Language, Power, and Social Boundaries: Dynamics of Inclusion - Exclusion Across Social Spaces


IMISCOE SC EduSocial & CIES-Iscte
, in collaboration with Eurac Research & CESSMIR (Ghent University), are pleased to invite you to the second session of the Webinar Series “Language, Power, and Social Boundaries: Dynamics of Inclusion and Exclusion Across Social Spaces.”

This series brings together researchers and professionals from around the world to discuss innovative projects on language and power dynamics.

Following the success of our first two meetings, this third session on "Onto-epistemic injustices and colonial ideologies: interdisciplinary perspectives from Brazil and Taiwan" will feature:

  • Prof. Lynn Mario T Menezes de Souza (University of São Paulo, Brazil) 
  • Discussant: Tuyuq Rabay (Yueh-Chou Ho, 何岳洲) (PhD Candidate, SOAS University of London, United Kingdom)

This event will take place on 13 April 2026, at 13:00 Lisbon time-GMT (10:00 AM São Paulo; 14:00 Brussels; 20:00 Taipei), online via WEBEX.

We look forward to seeing you there and engaging in this important discussion on how language shapes our social boundaries.

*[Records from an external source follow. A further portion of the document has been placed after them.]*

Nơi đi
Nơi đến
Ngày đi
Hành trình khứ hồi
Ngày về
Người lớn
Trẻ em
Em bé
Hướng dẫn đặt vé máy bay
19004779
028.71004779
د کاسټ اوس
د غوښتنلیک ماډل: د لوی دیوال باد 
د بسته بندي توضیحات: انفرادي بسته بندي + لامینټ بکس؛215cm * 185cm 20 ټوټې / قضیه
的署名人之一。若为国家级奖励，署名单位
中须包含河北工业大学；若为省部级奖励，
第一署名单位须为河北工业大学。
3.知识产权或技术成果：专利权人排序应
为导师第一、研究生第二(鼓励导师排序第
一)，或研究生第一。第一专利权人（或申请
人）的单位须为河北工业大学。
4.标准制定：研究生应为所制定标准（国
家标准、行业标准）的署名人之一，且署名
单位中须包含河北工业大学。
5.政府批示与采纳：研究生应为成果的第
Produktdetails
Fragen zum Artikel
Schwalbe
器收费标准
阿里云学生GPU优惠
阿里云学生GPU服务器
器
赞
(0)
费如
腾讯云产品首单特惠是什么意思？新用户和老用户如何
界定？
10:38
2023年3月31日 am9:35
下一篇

Register at the link: https://forms.gle/Tp51poufdV3ACnBp8 

 


Lynn Mario Trindade Menezes de Souza is full professor in the Department of Modern Languages at the University of São Paulo, Brazil, where he teaches and supervises graduate work within the fields of Applied Linguistics and Post-Colonial and Decolonial Theories and Analysis. His research focuses on language policies, literacy, decolonial theories and practices and teachers’ education. His publications focus on his research themes with special emphasis on Global South contexts.

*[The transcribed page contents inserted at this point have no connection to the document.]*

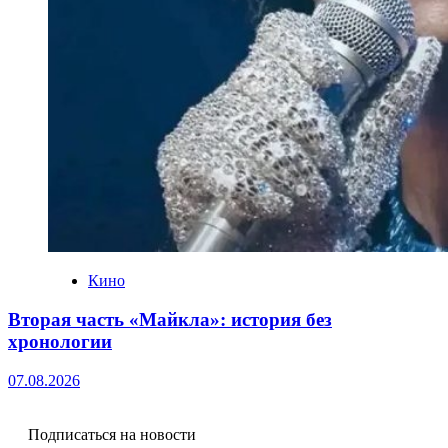
Кино
Вторая часть «Майкла»: история без
хронологии
07.08.2026
Подписаться на новости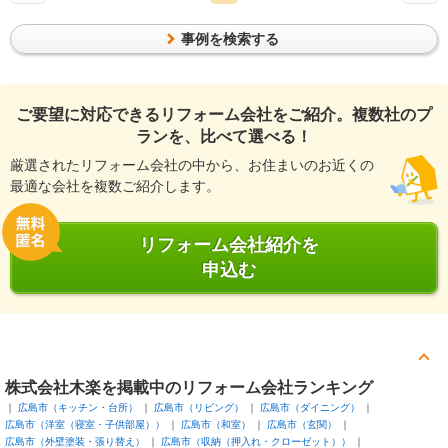
ます。 扉だけの作り替えなので床・壁の補修など余計な工事
が無く、工事も半日で出来ます。
事例を検索する
ご要望に対応できるリフォーム会社をご紹介。複数社のプ
ランを、比べて選べる！
厳選されたリフォーム会社の中から、お住まいのお近くの
最適な会社を複数ご紹介します。
リフォーム会社紹介を
申込む
株式会社木楽を掲載中のリフォーム会社ランキング
広島市（キッチン・台所）
広島市（リビング）
広島市（ダイニング）
広島市（洋室（寝室・子供部屋））
広島市（和室）
広島市（玄関）
広島市（外壁塗装・張り替え）
広島市（収納（押入れ・クローゼット））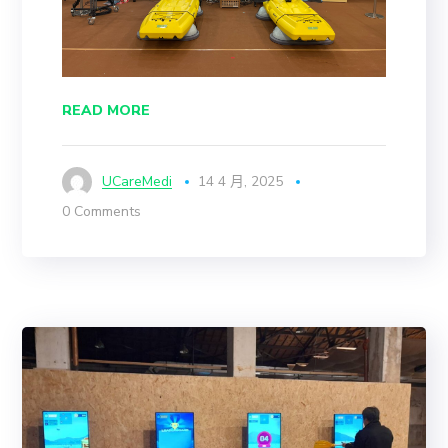
READ MORE
UCareMedi
14 4 月, 2025
0 Comments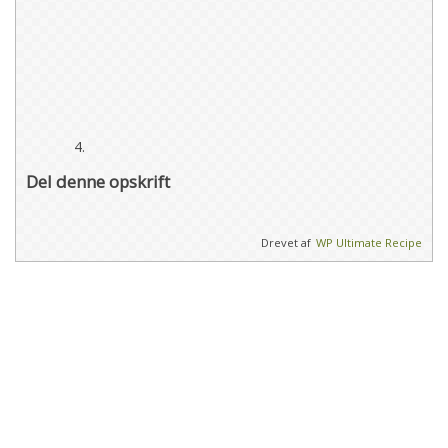
Del denne opskrift
Drevet af
WP Ultimate Recipe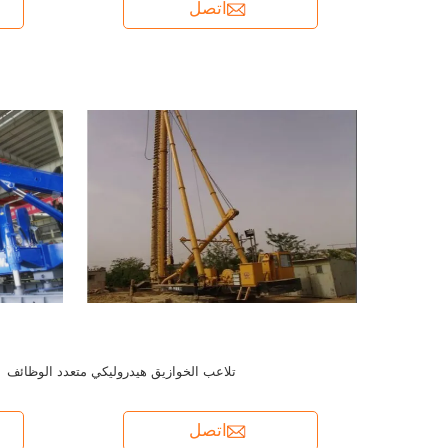
اتصل
تلاعب الخوازيق هيدروليكي متعدد الوظائف
اتصل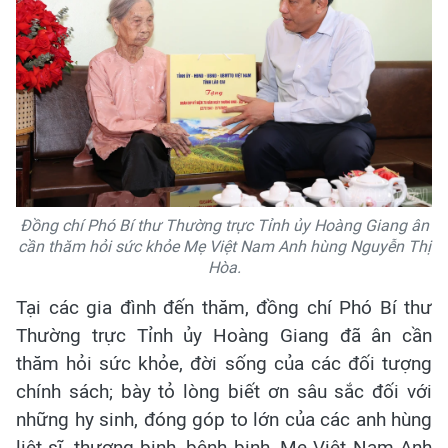
Đồng chí Phó Bí thư Thường trực Tỉnh ủy Hoàng Giang ân
cần thăm hỏi sức khỏe Mẹ Việt Nam Anh hùng Nguyễn Thị
Hòa.
Tại các gia đình đến thăm, đồng chí Phó Bí thư
Thường trực Tỉnh ủy Hoàng Giang đã ân cần
thăm hỏi sức khỏe, đời sống của các đối tượng
chính sách; bày tỏ lòng biết ơn sâu sắc đối với
những hy sinh, đóng góp to lớn của các anh hùng
liệt sĩ, thương binh, bệnh binh, Mẹ Việt Nam Anh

Tuyuq Rabay (Yueh-Chou Ho, 何岳洲) is a PhD candidate in Anthropology and Sociology at SOAS University of London and a doctoral candidate at the Institute of Ethnology, Academia Sinica, Taiwan. Drawing on his work in Atayal primary schools’ indigenous curriculum development and his personal indigenous connection, his research examines how Atayal children become “Indigenous educated persons” through Indigenous curricula, academic lessons, and kin-based caring networks in contemporary settler colonial practice Taiwan.